One often-underestimated side effect of greenfield development is the migration. This term can cover a lot of ground: it might be as simple as users needing to click in a new place, customers switching to a new API endpoint, or new workflows delivering familiar data in a different sequence. But it can also be a noisy, troublesome process involving new passwords, different accounts, and widespread confusion.

Why is this disruption so critical? Because a product’s effectiveness often lies in its usage becoming a habit. Think about knowing instinctively which button to press and when, or walking the same route with your dog while absorbed in your phone, barely noticing your surroundings until you arrive home.

Habits, put simply, are formed through repetition as our subconscious takes over the process. One strategy for breaking a bad habit is to introduce friction. Eating too much popcorn at the movies? Try using your non-dominant hand. Doomscrolling before bed? Put the phone to charge in another room. This same principle applies when a system you rely on completely changes the interface you’ve grown accustomed to – friction is introduced, breaking your established workflow habit.

Reading about habit formation, one book highlighted how incremental changes contribute to product success. A great comparison is the Segway versus the Electric Scooter. One is now largely a niche item (often seen carrying tourist groups), while the other is a widespread success. Why? The electric scooter builds directly on the familiar paradigm of a child’s scooter, offering similar mobility but with a much lower learning curve, leveraging an existing habit.

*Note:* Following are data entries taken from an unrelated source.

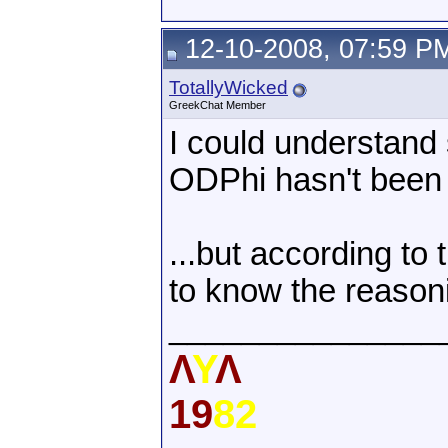
12-10-2008, 07:59 P
TotallyWicked
GreekChat Member
I could understand 
ODPhi hasn't been o
...but according to t
to know the reasoni
_______________
Λ
Υ
Λ
19
82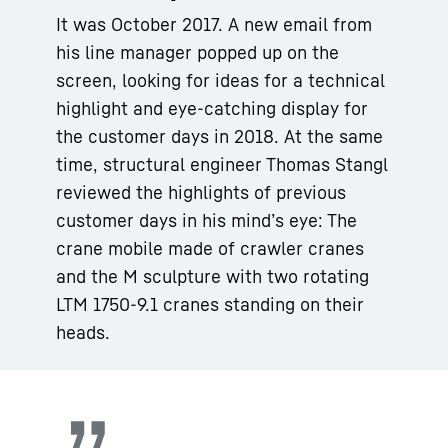
It was October 2017. A new email from
his line manager popped up on the
screen, looking for ideas for a technical
highlight and eye-catching display for
the customer days in 2018. At the same
time, structural engineer Thomas Stangl
reviewed the highlights of previous
customer days in his mind’s eye: The
crane mobile made of crawler cranes
and the M sculpture with two rotating
LTM 1750-9.1 cranes standing on their
heads.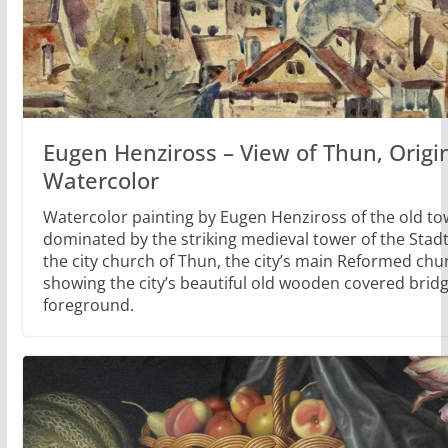
Eugen Henziross – View of Thun, Origi
Watercolor
Watercolor painting by Eugen Henziross of the old to
dominated by the striking medieval tower of the Stad
the city church of Thun, the city’s main Reformed chu
showing the city’s beautiful old wooden covered bridg
foreground.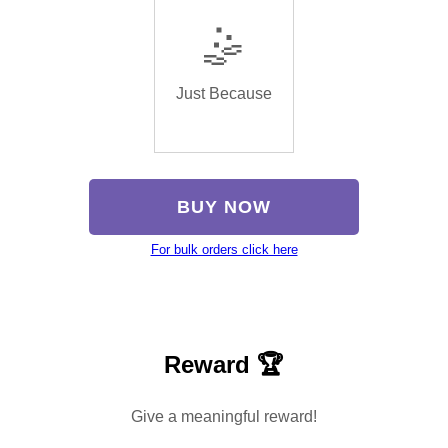
🤹
Just Because
BUY NOW
For bulk orders click here
Reward 🏆
Give a meaningful reward!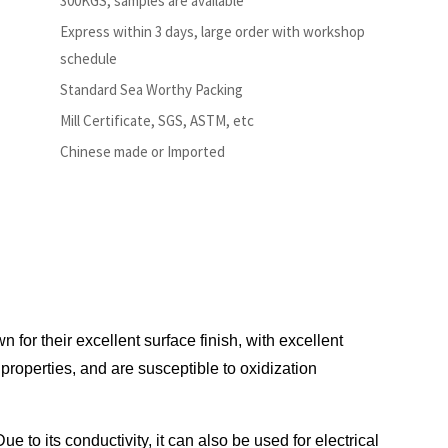
300KGS, samples are available
Express within 3 days, large order with workshop
schedule
Standard Sea Worthy Packing
Mill Certificate, SGS, ASTM, etc
Chinese made or Imported
 for their excellent surface finish, with excellent
operties, and are susceptible to oxidization
 to its conductivity, it can also be used for electrical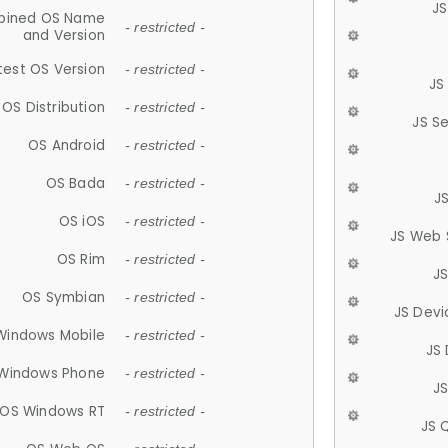
JS
ined OS Name
- restricted -
and Version
test OS Version
- restricted -
JS
OS Distribution
- restricted -
JS S
OS Android
- restricted -
OS Bada
- restricted -
J
OS iOS
- restricted -
JS Web 
OS Rim
- restricted -
J
OS Symbian
- restricted -
JS Devi
Windows Mobile
- restricted -
JS
Windows Phone
- restricted -
JS
OS Windows RT
- restricted -
JS 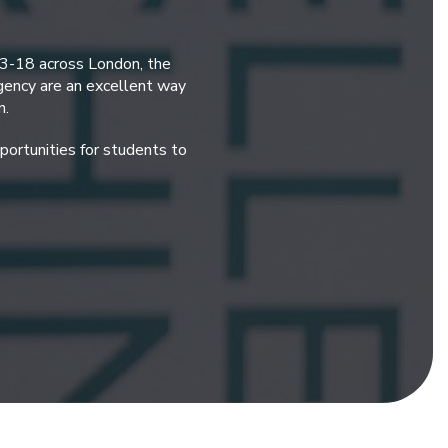
 3-18 across London, the
gency are an excellent way
n.
ortunities for students to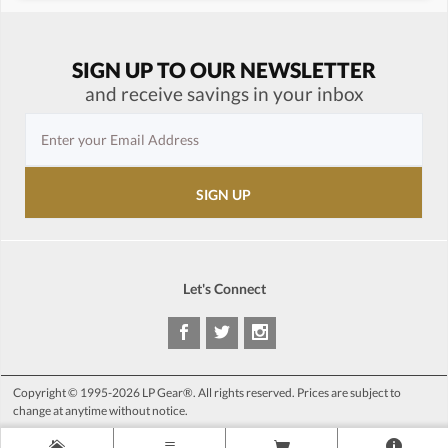
SIGN UP TO OUR NEWSLETTER
and receive savings in your inbox
Let's Connect
Copyright © 1995-2026 LP Gear®. All rights reserved. Prices are subject to
change at anytime without notice.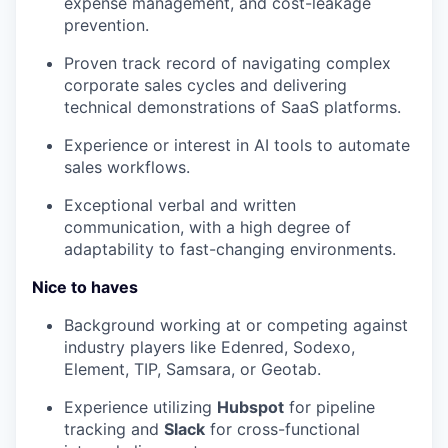
expense management, and cost-leakage
prevention.
Proven track record of navigating complex
corporate sales cycles and delivering
technical demonstrations of SaaS platforms.
Experience or interest in AI tools to automate
sales workflows.
Exceptional verbal and written
communication, with a high degree of
adaptability to fast-changing environments.
Nice to haves
Background working at or competing against
industry players like Edenred, Sodexo,
Element, TIP, Samsara, or Geotab.
Experience utilizing
Hubspot
for pipeline
tracking and
Slack
for cross-functional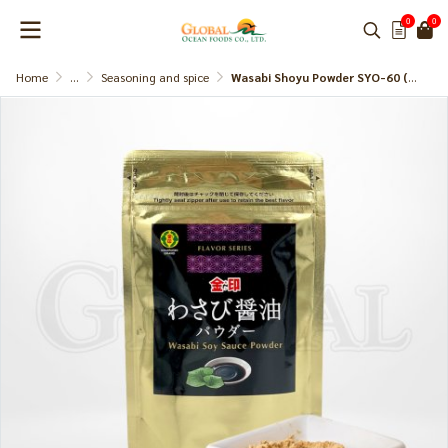
0
0
Home
...
Seasoning and spice
Wasabi Shoyu Powder SYO-60 (Kinjirushi)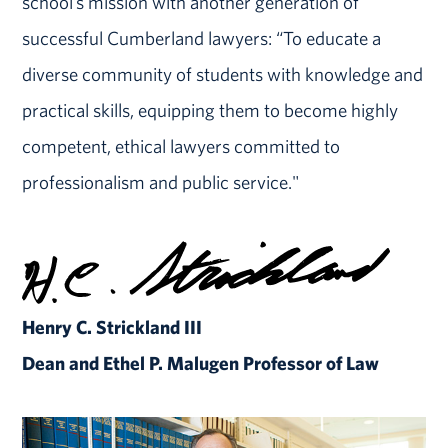
school’s mission with another generation of
successful Cumberland lawyers: “To educate a
diverse community of students with knowledge and
practical skills, equipping them to become highly
competent, ethical lawyers committed to
professionalism and public service."
Henry C. Strickland III
Dean and Ethel P. Malugen Professor of Law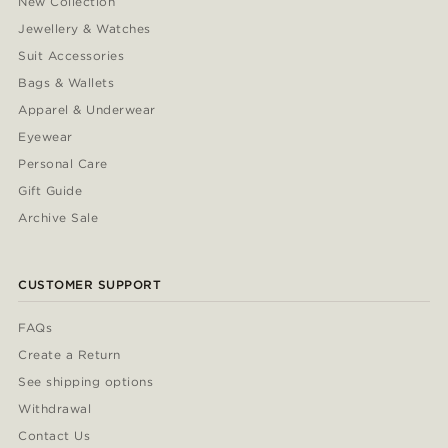
New Collection
Jewellery & Watches
Suit Accessories
Bags & Wallets
Apparel & Underwear
Eyewear
Personal Care
Gift Guide
Archive Sale
CUSTOMER SUPPORT
FAQs
Create a Return
See shipping options
Withdrawal
Contact Us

Reflecting on this often brings to mind that popular image representing the pinnacle of “doing it right in agile” – the evolution from scooter to bicycle to motorbike to car.

Correct Agile Approach

While I agree that delivering value incrementally is generally the better approach, this specific analogy highlights a potential issue if taken too literally for user experience: our customer is forced through significant changes with each leap – from riding a scooter to balancing a bike, and so on. In this interpretation, we are constantly breaking the user’s habit and forcing adaptation to a new interface. While change underlies all improvement and some discontinuity is natural, it’s vital to consider the unintentional discontinuities we might be pushing onto customers and how we can minimize them.

Beyond the user, we must also consider the engineering discontinuity. Developers often crave the new and shiny, eagerly embarking on large rewrites. We sometimes fail to recognize these as failures even when, three years later, they haven’t fully replaced the original system. Or consider when we describe something as “the old-new thing” because our supposedly pristine green field already has a patch of dying grass in the back corner. We consistently underestimate the impact the “unknown unknowns” of a new stack will have. We build exciting new streaming architectures only to spend far more time than anticipated figuring out the nuances of Kafka disruptions, recovering from human error, or dealing with the downstream impact of switching to React on our APIs.

All these challenges divert attention from the actual goal and inevitably delay our estimates. This is often coupled with the endless scope creep encouraged by business partners who hear statements like, “With this new architecture, we’ll have more flexibility!” In my experience, this flexibility, combined with the allure of newfound freedom from legacy constraints, often invites the urge to build a completely new experience rather than continuing to build upon the existing one, leveraging established user habits and maximizing the current user experience.

Concluding, the evolution of software is undoubtedly tricky. We are often biased by our desire for the new and our rejection of what we label “Legacy code.” This bias can lead us towards fresh starts that overlook the business’s capacity to absorb such a restart or endure an extensive period with no new feature deliveries. I believe we should all more carefully analyze our options, giving serious consideration to the incremental approach of improving existing software. The hope is to provide the business with enough continuity to allow us, over time, to further evolve the system towards the engineering excellence we strive for.